I’ve sighed so many times I feel like a skipping CD. “Yeah. So, he came over. Looked around, took some measurements, and proceeded to describe remodel ideas that go a billion percent beyond my wildest dreams for this house. Open concept, glass along the entire back of the house, a new porch, master suite, everything I could dream of and more.”

Audra’s eyes widen. “That sounds amazing. And expensive.”

I nod. “Exactly. And he wants to do it for cost.”

She sputters in protest. “That’s bananas!” She shakes her head. “I mean, Jesse has basically completely remodeled Imogen’s house top to bottom for cost himself, but they’re getting married and are having a baby.”

I nod. “I know. Exactly.” I hold my breath a moment. “It got intense. I called him out again for doing favors for me out of some chivalrous, sexist bullshit or whatever, and he got mad because it was about me, about…everything between us. He didn’t know himself, I don’t think. Finally, he admitted he just liked me.” I bite my lip. “And that was the catalyst.”

“Oh boy.” A grin slides across Audra’s lips. “Now it gets good.”

“He kissed me. Like…like he had to kiss me.” I tip my head back and stare at the ceiling, remembering. “God, what a kiss. It made the one in his kitchen seem tame in comparison.”

“No shit?”

I shake my head. “No shit.” I bite my lip again and grin at her. “And the kiss just…never stopped. It turned to…a lot more. Touching. Clothes coming off. Next thing I know, I’m naked as the day I was born and sitting on my kitchen counter and James is making me feel like…well, better than I’ve ever felt in my entire life. I’m naked, he’s naked, and things are hot and heavy and getting way, way out of control.”
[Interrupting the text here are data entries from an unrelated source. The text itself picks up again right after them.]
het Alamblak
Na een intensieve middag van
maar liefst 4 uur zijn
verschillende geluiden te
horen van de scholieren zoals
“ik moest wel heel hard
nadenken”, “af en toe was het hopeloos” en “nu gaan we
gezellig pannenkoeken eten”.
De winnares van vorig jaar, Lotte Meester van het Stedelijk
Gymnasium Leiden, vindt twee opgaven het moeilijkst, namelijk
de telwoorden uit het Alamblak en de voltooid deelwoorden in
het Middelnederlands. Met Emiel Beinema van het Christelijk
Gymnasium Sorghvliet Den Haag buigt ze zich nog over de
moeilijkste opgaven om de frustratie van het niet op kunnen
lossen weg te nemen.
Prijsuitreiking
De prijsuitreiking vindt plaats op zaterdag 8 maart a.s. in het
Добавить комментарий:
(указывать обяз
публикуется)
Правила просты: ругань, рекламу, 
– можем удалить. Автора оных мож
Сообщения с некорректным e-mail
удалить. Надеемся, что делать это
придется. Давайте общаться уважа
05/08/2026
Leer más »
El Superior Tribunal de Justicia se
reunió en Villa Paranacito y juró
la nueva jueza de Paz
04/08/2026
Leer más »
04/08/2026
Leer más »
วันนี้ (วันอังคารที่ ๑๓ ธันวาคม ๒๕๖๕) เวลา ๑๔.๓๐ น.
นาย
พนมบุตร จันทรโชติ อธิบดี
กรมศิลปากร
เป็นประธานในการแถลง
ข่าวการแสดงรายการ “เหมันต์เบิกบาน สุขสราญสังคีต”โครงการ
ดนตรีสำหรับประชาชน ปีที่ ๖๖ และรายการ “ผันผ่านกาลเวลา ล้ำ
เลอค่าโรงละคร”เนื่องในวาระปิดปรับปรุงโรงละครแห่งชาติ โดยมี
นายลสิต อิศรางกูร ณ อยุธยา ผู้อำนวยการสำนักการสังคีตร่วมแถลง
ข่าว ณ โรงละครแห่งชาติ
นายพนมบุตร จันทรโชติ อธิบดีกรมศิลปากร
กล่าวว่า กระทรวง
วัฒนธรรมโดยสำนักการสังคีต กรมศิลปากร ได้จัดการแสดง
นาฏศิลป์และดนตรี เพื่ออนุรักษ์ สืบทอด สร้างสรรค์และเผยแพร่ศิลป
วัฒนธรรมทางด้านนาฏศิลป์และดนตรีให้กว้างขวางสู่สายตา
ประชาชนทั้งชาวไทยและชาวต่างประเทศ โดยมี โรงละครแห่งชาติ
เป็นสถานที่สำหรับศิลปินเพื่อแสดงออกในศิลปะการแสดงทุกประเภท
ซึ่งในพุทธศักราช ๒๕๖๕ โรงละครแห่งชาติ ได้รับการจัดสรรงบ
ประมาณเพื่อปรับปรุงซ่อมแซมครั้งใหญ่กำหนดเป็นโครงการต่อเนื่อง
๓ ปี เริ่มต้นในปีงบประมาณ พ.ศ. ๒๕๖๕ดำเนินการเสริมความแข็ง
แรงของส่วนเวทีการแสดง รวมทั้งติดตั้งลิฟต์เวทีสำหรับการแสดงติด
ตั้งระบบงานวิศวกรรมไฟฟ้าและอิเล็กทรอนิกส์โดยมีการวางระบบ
Audra sits forward. “Was it good?”

“Good?” I stare at her incredulously. “It was beyond words. Touching him, the way he touched me? It was…everything.”

“Except actual sex?” Audra asks. “What did you actually do?”
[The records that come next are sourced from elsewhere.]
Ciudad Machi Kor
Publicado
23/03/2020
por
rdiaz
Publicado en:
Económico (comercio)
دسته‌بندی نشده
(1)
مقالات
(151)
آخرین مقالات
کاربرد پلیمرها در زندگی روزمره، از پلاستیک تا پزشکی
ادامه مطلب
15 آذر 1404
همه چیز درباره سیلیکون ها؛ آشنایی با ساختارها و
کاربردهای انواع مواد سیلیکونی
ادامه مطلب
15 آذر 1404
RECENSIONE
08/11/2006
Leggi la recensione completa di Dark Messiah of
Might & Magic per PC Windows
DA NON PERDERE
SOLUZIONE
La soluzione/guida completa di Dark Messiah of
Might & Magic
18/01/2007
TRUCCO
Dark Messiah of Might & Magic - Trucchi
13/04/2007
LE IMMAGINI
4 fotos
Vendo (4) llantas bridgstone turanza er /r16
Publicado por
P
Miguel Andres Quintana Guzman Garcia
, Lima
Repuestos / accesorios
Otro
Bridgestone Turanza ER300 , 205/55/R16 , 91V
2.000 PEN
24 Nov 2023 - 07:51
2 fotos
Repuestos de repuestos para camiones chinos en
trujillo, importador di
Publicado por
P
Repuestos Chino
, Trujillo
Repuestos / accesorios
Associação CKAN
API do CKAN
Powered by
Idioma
“It was all just hands,” I say. “But, god…it was…it was heaven.”

“Did you both…you know?”

I nod, biting my lip and blushing. “So hard.”

“You did?”

I nod. “Explosively.”

Her grin widens. “And he did?”

I nod again, my grin and my blush both going furious. “Very, very explosively.” I lick my lips, gesture at my stomach. “Explosively…and all over me.”

Audra’s eyes widen. “No! The first time you guys go past a kiss, you let him come on you?”

I can’t restrain my cackle of embarrassed yet aroused laughter. “I know, right? It was crazy. I still can’t believe it happened. But it just…nothing has ever felt so right.” I sigh, sobering. “And yet, not. I still feel guilty, because even though I’ve had sex since Craig died, it was…purely physical, and while it was fun, it was rarely more than just fun, and thus, not…intense. It felt good, but it was essentially forgettable. The sex I had after Craig died—there was, honestly, a lot, for about two years, and then I stopped completely because I got tired of it, tired of the games, tired of feeling…I don’t know…like I was using men to try to forget Craig, which was impossible. I thought of Craig while I was messing around with James, and I felt awful.”